[Dataset items]
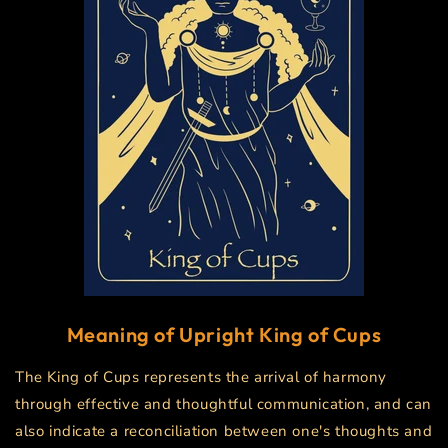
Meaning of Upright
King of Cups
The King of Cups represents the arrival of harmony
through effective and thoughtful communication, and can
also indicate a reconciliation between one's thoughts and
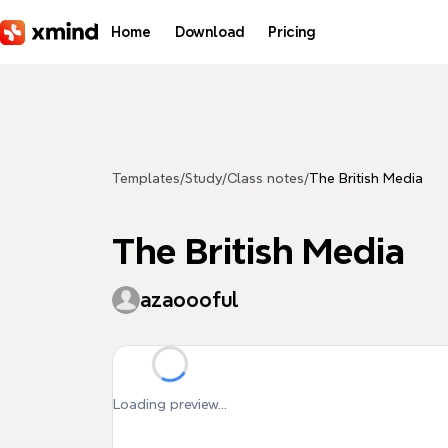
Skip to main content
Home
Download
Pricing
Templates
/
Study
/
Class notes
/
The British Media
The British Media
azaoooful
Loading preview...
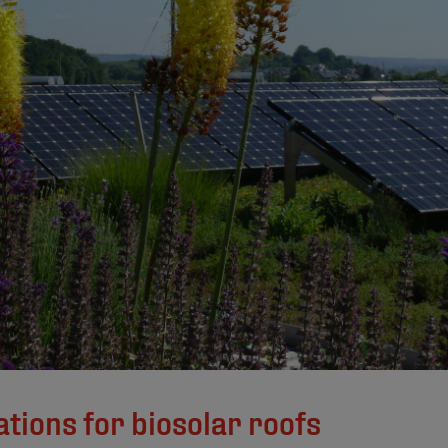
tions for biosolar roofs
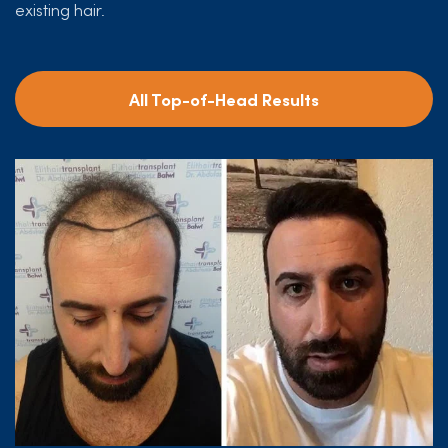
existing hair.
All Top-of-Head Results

• _Assignment_
All of the data must be repeated exactly, except for the pictures.

• _Result for this task_
Meaning of Upright
King of Cups
The King of Cups represents the arrival of harmony
through effective and thoughtful communication, and can
also indicate a reconciliation between one's thoughts and
Skip to main content
Home
Download
Pricing
Templates
/
Study
/
Class notes
/
The British Media
The British Media
azaoooful
Loading preview...
tions for biosolar roofs
existing hair.
All Top-of-Head Results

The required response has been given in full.